With the wind blowing the loose strands of hair from my pony tail, I parked myself at the beach with the city skyline on my right side and beach houses to my left. As I look at the sea in front of me, I found comfort in Elizabeth Gilbert’s writing (the irony, I know) while I highlight lines like I was studying the book.
‘Soul mending’ are the words I told myself as I walked out of the house to the beach. It wasn’t ‘soul searching’ but ‘mending’ instead. It somewhat needs a little ‘recharge’. It was the place. And I didn’t really need people because only you know how to fix yourself. I mean, after all, you know yourself the best.
I closed my eyes and surprisingly, the massive storm was calm. Everything (emotional, mental, and physical being) in my body was quiet. It was that kind of peace that I’ve been yearning for and right there, on that beach, I had it. I began realising that I was one with my body, as if my soul just…mended. Take it from me that the most difficult thing to do is actually loving yourself and believe that all your flaws are stitched together with good intentions. You can’t keep seeing yourself as the enemy and start accepting yourself for who you really are.
That’s what I told myself as I sat there on the warm, soft sand. ‘You can and you will ; you got this‘. I was in the most utterly contented moment with me, myself and I. It was that time at the beach that I found out that I grew as a person. For me, at least, it was the kind of different where it changes you to be better.
Like Haruki Murakami once wrote in Kafta On The Shore (a book that I still have yet to buy and read),
“Sometimes fate is like a small sandstorm that keeps changing directions. You change direction but the sandstorm chases you. You turn again, but the storm adjusts. Over and over you play this out, like some ominous dance with death just before dawn. Why? Because this storm isn’t something that blew in from far away, something that has nothing to do with you. This storm is you. Something inside of you. So all you can do is give in to it, step right inside the storm, closing your eyes and plugging up your ears so the sand doesn’t get in, and walk through it, step by step. There’s no sun there, no moon, no direction, no sense of time. Just fine white sand swirling up into the sky like pulverized bones. That’s the kind of sandstorm you need to imagine.
An you really will have to make it through that violent, metaphysical, symbolic storm.

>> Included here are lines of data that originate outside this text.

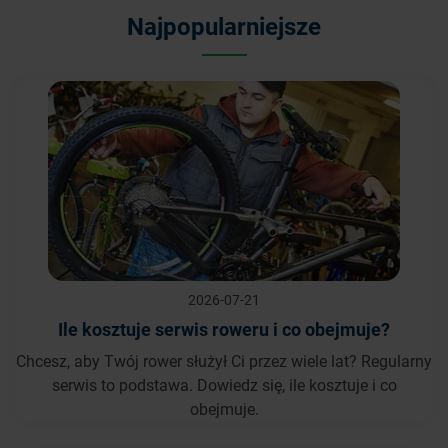
Najpopularniejsze
2026-07-21
Ile kosztuje serwis roweru i co obejmuje?
Chcesz, aby Twój rower służył Ci przez wiele lat? Regularny
serwis to podstawa. Dowiedz się, ile kosztuje i co
obejmuje.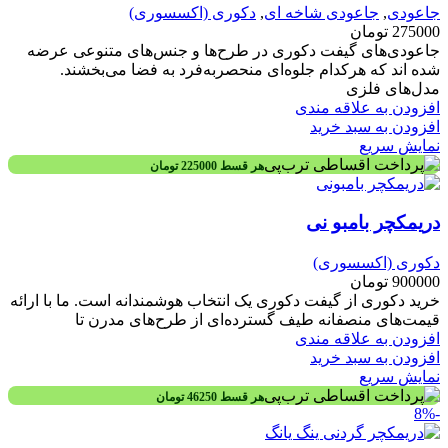
جاعودی
,
جاعودی شاخه ای
,
دکوری (اکسسوری)
275000
تومان
جاعودی‌های گیفت دکوری در طرح‌ها و جنس‌های متنوعی عرضه
شده اند که هرکدام جلوه‌ای منحصربه‌فرد به فضا می‌بخشند.
مدل‌های فلزی
افزودن به علاقه مندی
افزودن به سبد خرید
نمایش سریع
هر قسط
225000
تومان
دریمکچر بامبو نی
دکوری (اکسسوری)
900000
تومان
خرید دکوری از گیفت دکوری یک انتخاب هوشمندانه است. ما با ارائه
قیمت‌های منصفانه طیف گسترده‌ای از طرح‌های مدرن تا
افزودن به علاقه مندی
افزودن به سبد خرید
نمایش سریع
هر قسط
46250
تومان
-8%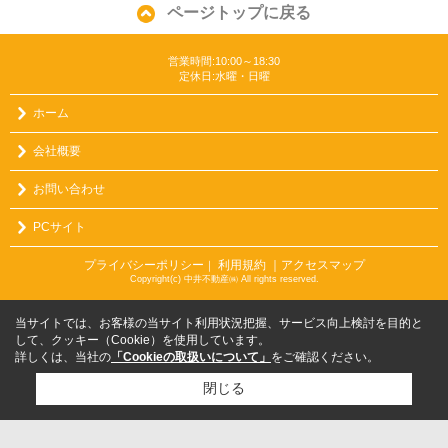
ページトップに戻る
営業時間:10:00～18:30
定休日:水曜・日曜
ホーム
会社概要
お問い合わせ
PCサイト
プライバシーポリシー
利用規約
｜アクセスマップ
｜
Copyright(c) 中井不動産㈱ All rights reserved.
当サイトでは、お客様の当サイト利用状況把握、サービス向上検討を目的と
して、クッキー（Cookie）を使用しています。
詳しくは、当社の
「Cookieの取扱いについて」
をご確認ください。
閉じる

No matter how metaphysical or symbolic it might be, make no mistake about it: it will cut through flesh like a thousand razor blades. People will bleed there, and you will bleed too. Hot, red blood. You’ll catch that blood in your hands, your own blood and the blood of others.
And once the storm is over you won’t remember how you made it through, how you managed to survive. You won’t even be sure, in fact, whether the storm is really over. But one thing is certain. When you come out of the storm you won’t be the same person who walked in. That’s what this storm’s all about.”